Crew's Hole & Creosote

Two miles upstream from Bristol Bridge on the River Avon is Crew’s Hole (laying outside the Bristol conurbation), which started to be developed for industry in the early 18th century. There are a range of theories about how the area got its name.

Rock Cottage, Crews Hole, Bristol BS5


One is that it takes its name from Cruses Cottages, which once stood on the opposite side of the river, the Cruse family owned most of the land there. From Cruse came Screws Hole, and finally Crews Hole.  Another theory that the area took its name from the crews of old Sailing ships who sheltered here from the dreaded press gangs. It is believed they carved steps and terraces into the hillside in 1682 to serve as a make shift gallery for their congregation with lookouts  posted at the top of Troopers Hill to watch for the sheriff or a mob.

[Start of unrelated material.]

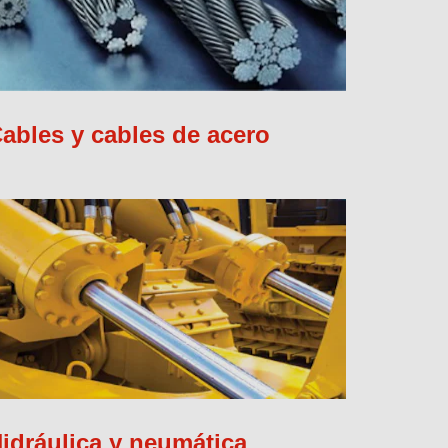
ables y cables de acero
idráulica y neumática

Troopers Hill Follow the land up behind Crew’s Hole towards the single chimney that stands at the top and you will find yourself on Troopers Hill, overlooking the River Avon below. Until the 19th century it was known locally as Truebody’s Hill. A government survey of the area in 1652 says: “along down Conham’s Hill to the lower end of Stode Brook, so to Deanridge’s lands, rounding then to the river Avon; thence turning short about to the north-west by Harris’ Hill, unto the north-east of the said hill, near to the Bath Road” [History of Kingswood Forest by A Braine].

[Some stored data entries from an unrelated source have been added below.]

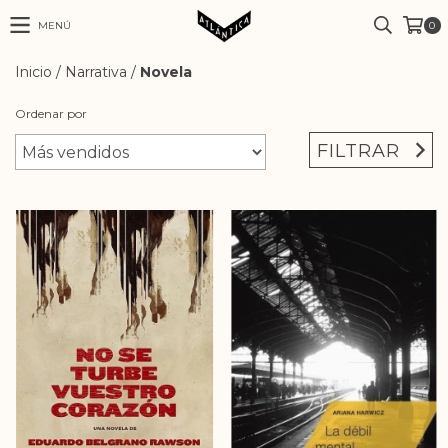
MENÚ
0
Inicio
/
Narrativa
/
Novela
Ordenar por
FILTRAR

It is clear that the hill was used as a defensive position across the centuries, potentially by the Parliamentary army prior to the siege of Bristol in 1645 and by the Baptists of Bristol during their persecution in the 17th century but we are interested in the development that occurred in relation to the River Avon below.

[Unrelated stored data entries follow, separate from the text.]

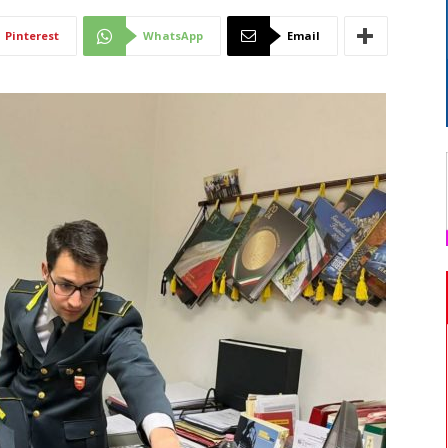
Di
Pinterest
WhatsApp
Email
Mantova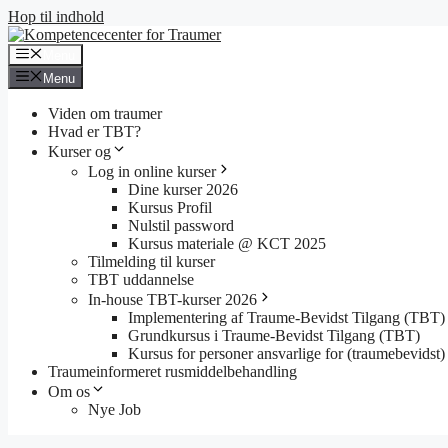
Hop til indhold
Menu
Menu
Viden om traumer
Hvad er TBT?
Kurser og
Log in online kurser
Dine kurser 2026
Kursus Profil
Nulstil password
Kursus materiale @ KCT 2025
Tilmelding til kurser
TBT uddannelse
In-house TBT-kurser 2026
Implementering af Traume-Bevidst Tilgang (TBT)
Grundkursus i Traume-Bevidst Tilgang (TBT)
Kursus for personer ansvarlige for (traumebevidst) 
Traumeinformeret rusmiddelbehandling
Om os
Nye Job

Abraham Elton A member of a prominent Bristol family Abraham Elton had established a copper smelting works at Conham (a short distance up stream from Crew’s Hole) in around 1698 and it is thought that he purchased Truebody’s Hill in 1704 from the Lancelot Dobson of Patterdale.  It is thought that Elton bought the hill for the quarrying that had taken place in the area as early as the middle ages.

Abraham was a member of the Society of Merchant Venturers and Sheriff of Bristol, later Mayor of Bristol and High Sheriff of Gloucestershire and Member of Parliament for 5 years until his death in 1727.

On March 1758 Sir Abraham Elton (the grandson of the original purchaser) sold ‘Harris’s alias Truebody’s Hill’ to the Bristol Brass and Wire Company for £150. There seems to be no evidence as to what use if any was made of the hill.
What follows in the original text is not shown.